- TASK DIRECTIONS:
Each record is to be given again without alteration.

- ENTRIES SUPPLIED:
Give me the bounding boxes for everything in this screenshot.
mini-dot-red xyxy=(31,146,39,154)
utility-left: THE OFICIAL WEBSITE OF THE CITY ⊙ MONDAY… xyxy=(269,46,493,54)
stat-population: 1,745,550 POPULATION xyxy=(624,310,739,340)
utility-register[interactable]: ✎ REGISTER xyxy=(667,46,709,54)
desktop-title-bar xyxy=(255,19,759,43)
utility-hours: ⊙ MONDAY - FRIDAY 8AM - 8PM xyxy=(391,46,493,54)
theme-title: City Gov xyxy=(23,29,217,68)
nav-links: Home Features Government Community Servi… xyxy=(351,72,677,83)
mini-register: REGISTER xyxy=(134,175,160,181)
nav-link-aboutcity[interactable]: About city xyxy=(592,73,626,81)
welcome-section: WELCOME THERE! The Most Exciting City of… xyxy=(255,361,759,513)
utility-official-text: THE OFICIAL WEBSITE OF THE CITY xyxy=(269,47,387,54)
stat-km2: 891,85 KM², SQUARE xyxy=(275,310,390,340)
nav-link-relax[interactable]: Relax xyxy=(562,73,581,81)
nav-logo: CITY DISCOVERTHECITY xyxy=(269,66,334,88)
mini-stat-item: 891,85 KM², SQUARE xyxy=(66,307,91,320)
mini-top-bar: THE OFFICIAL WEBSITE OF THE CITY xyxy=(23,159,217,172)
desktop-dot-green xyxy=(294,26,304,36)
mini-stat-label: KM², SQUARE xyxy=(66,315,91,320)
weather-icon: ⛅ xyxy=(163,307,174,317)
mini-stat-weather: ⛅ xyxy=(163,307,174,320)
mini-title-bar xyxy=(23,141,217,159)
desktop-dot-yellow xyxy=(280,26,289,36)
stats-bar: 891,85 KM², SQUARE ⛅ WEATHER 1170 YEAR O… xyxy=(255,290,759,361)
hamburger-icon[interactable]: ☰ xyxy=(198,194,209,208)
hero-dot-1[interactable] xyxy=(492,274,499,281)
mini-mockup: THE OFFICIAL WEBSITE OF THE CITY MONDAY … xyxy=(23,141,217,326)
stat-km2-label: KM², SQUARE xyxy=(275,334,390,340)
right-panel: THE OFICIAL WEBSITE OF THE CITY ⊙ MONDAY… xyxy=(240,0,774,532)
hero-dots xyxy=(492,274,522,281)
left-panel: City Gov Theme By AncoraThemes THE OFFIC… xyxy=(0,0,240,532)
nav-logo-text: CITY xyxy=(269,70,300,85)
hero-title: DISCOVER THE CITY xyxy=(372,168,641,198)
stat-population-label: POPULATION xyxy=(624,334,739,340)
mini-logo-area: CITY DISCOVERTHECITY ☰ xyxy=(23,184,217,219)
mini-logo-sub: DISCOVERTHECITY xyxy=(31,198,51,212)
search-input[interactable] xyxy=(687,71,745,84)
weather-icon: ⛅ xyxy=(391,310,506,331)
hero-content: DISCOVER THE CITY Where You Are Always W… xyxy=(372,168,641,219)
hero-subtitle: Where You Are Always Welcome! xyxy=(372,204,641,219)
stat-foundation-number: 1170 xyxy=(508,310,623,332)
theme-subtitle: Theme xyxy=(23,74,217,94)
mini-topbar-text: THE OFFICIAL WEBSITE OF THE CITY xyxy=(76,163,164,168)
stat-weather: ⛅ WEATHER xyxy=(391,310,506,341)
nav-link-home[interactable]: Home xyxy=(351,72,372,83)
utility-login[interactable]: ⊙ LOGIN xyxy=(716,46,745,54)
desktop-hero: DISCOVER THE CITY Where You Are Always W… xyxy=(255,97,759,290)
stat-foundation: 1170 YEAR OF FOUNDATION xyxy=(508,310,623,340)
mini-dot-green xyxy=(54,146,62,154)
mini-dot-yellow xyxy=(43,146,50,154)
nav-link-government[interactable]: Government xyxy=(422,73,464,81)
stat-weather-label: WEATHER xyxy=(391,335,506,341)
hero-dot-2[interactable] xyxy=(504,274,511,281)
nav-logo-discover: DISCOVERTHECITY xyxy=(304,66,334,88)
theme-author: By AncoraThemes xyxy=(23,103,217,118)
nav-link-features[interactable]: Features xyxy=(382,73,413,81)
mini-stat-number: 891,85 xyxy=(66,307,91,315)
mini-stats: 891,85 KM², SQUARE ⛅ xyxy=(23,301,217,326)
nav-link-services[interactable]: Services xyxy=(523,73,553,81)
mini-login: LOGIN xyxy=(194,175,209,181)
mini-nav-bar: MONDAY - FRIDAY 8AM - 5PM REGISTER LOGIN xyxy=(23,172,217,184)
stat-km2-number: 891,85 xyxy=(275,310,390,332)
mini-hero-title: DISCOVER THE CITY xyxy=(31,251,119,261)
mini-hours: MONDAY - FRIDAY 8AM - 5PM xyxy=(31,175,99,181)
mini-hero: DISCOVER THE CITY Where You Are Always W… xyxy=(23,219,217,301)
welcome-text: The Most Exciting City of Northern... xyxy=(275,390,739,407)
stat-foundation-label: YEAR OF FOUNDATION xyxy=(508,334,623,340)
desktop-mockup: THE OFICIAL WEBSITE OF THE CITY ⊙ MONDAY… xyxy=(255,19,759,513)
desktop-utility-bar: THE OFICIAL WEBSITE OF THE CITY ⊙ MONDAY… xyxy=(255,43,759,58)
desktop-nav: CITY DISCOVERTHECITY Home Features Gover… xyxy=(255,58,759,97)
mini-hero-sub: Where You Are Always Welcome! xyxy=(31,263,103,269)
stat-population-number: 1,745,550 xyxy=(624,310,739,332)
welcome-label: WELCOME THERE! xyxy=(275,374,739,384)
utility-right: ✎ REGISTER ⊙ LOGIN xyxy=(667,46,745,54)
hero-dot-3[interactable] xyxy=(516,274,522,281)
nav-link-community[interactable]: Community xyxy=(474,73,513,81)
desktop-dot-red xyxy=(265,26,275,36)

- WRITTEN REPLY:
Give me the bounding boxes for everything in this screenshot.
mini-dot-red xyxy=(31,146,39,154)
utility-left: THE OFICIAL WEBSITE OF THE CITY ⊙ MONDAY… xyxy=(269,46,493,54)
stat-population: 1,745,550 POPULATION xyxy=(624,310,739,340)
utility-register[interactable]: ✎ REGISTER xyxy=(667,46,709,54)
desktop-title-bar xyxy=(255,19,759,43)
utility-hours: ⊙ MONDAY - FRIDAY 8AM - 8PM xyxy=(391,46,493,54)
theme-title: City Gov xyxy=(23,29,217,68)
nav-links: Home Features Government Community Servi… xyxy=(351,72,677,83)
mini-register: REGISTER xyxy=(134,175,160,181)
nav-link-aboutcity[interactable]: About city xyxy=(592,73,626,81)
welcome-section: WELCOME THERE! The Most Exciting City of… xyxy=(255,361,759,513)
utility-official-text: THE OFICIAL WEBSITE OF THE CITY xyxy=(269,47,387,54)
stat-km2: 891,85 KM², SQUARE xyxy=(275,310,390,340)
nav-link-relax[interactable]: Relax xyxy=(562,73,581,81)
nav-logo: CITY DISCOVERTHECITY xyxy=(269,66,334,88)
mini-stat-item: 891,85 KM², SQUARE xyxy=(66,307,91,320)
mini-top-bar: THE OFFICIAL WEBSITE OF THE CITY xyxy=(23,159,217,172)
desktop-dot-green xyxy=(294,26,304,36)
mini-stat-label: KM², SQUARE xyxy=(66,315,91,320)
weather-icon: ⛅ xyxy=(163,307,174,317)
mini-stat-weather: ⛅ xyxy=(163,307,174,320)
mini-title-bar xyxy=(23,141,217,159)
desktop-dot-yellow xyxy=(280,26,289,36)
stats-bar: 891,85 KM², SQUARE ⛅ WEATHER 1170 YEAR O… xyxy=(255,290,759,361)
hamburger-icon[interactable]: ☰ xyxy=(198,194,209,208)
hero-dot-1[interactable] xyxy=(492,274,499,281)
mini-mockup: THE OFFICIAL WEBSITE OF THE CITY MONDAY … xyxy=(23,141,217,326)
stat-km2-label: KM², SQUARE xyxy=(275,334,390,340)
right-panel: THE OFICIAL WEBSITE OF THE CITY ⊙ MONDAY… xyxy=(240,0,774,532)
hero-dots xyxy=(492,274,522,281)
left-panel: City Gov Theme By AncoraThemes THE OFFIC… xyxy=(0,0,240,532)
nav-logo-text: CITY xyxy=(269,70,300,85)
hero-title: DISCOVER THE CITY xyxy=(372,168,641,198)
stat-population-label: POPULATION xyxy=(624,334,739,340)
mini-logo-area: CITY DISCOVERTHECITY ☰ xyxy=(23,184,217,219)
mini-logo-sub: DISCOVERTHECITY xyxy=(31,198,51,212)
search-input[interactable] xyxy=(687,71,745,84)
weather-icon: ⛅ xyxy=(391,310,506,331)
hero-content: DISCOVER THE CITY Where You Are Always W… xyxy=(372,168,641,219)
hero-subtitle: Where You Are Always Welcome! xyxy=(372,204,641,219)
stat-foundation-number: 1170 xyxy=(508,310,623,332)
theme-subtitle: Theme xyxy=(23,74,217,94)
mini-topbar-text: THE OFFICIAL WEBSITE OF THE CITY xyxy=(76,163,164,168)
stat-weather: ⛅ WEATHER xyxy=(391,310,506,341)
nav-link-home[interactable]: Home xyxy=(351,72,372,83)
utility-login[interactable]: ⊙ LOGIN xyxy=(716,46,745,54)
desktop-hero: DISCOVER THE CITY Where You Are Always W… xyxy=(255,97,759,290)
stat-foundation: 1170 YEAR OF FOUNDATION xyxy=(508,310,623,340)
mini-dot-green xyxy=(54,146,62,154)
mini-dot-yellow xyxy=(43,146,50,154)
nav-link-government[interactable]: Government xyxy=(422,73,464,81)
stat-weather-label: WEATHER xyxy=(391,335,506,341)
hero-dot-2[interactable] xyxy=(504,274,511,281)
nav-logo-discover: DISCOVERTHECITY xyxy=(304,66,334,88)
theme-author: By AncoraThemes xyxy=(23,103,217,118)
nav-link-features[interactable]: Features xyxy=(382,73,413,81)
mini-stat-number: 891,85 xyxy=(66,307,91,315)
mini-stats: 891,85 KM², SQUARE ⛅ xyxy=(23,301,217,326)
nav-link-services[interactable]: Services xyxy=(523,73,553,81)
mini-login: LOGIN xyxy=(194,175,209,181)
mini-nav-bar: MONDAY - FRIDAY 8AM - 5PM REGISTER LOGIN xyxy=(23,172,217,184)
stat-km2-number: 891,85 xyxy=(275,310,390,332)
mini-hero-title: DISCOVER THE CITY xyxy=(31,251,119,261)
mini-hours: MONDAY - FRIDAY 8AM - 5PM xyxy=(31,175,99,181)
mini-hero: DISCOVER THE CITY Where You Are Always W… xyxy=(23,219,217,301)
welcome-text: The Most Exciting City of Northern... xyxy=(275,390,739,407)
stat-foundation-label: YEAR OF FOUNDATION xyxy=(508,334,623,340)
desktop-mockup: THE OFICIAL WEBSITE OF THE CITY ⊙ MONDAY… xyxy=(255,19,759,513)
desktop-utility-bar: THE OFICIAL WEBSITE OF THE CITY ⊙ MONDAY… xyxy=(255,43,759,58)
desktop-nav: CITY DISCOVERTHECITY Home Features Gover… xyxy=(255,58,759,97)
mini-hero-sub: Where You Are Always Welcome! xyxy=(31,263,103,269)
stat-population-number: 1,745,550 xyxy=(624,310,739,332)
welcome-label: WELCOME THERE! xyxy=(275,374,739,384)
utility-right: ✎ REGISTER ⊙ LOGIN xyxy=(667,46,745,54)
hero-dot-3[interactable] xyxy=(516,274,522,281)
nav-link-community[interactable]: Community xyxy=(474,73,513,81)
desktop-dot-red xyxy=(265,26,275,36)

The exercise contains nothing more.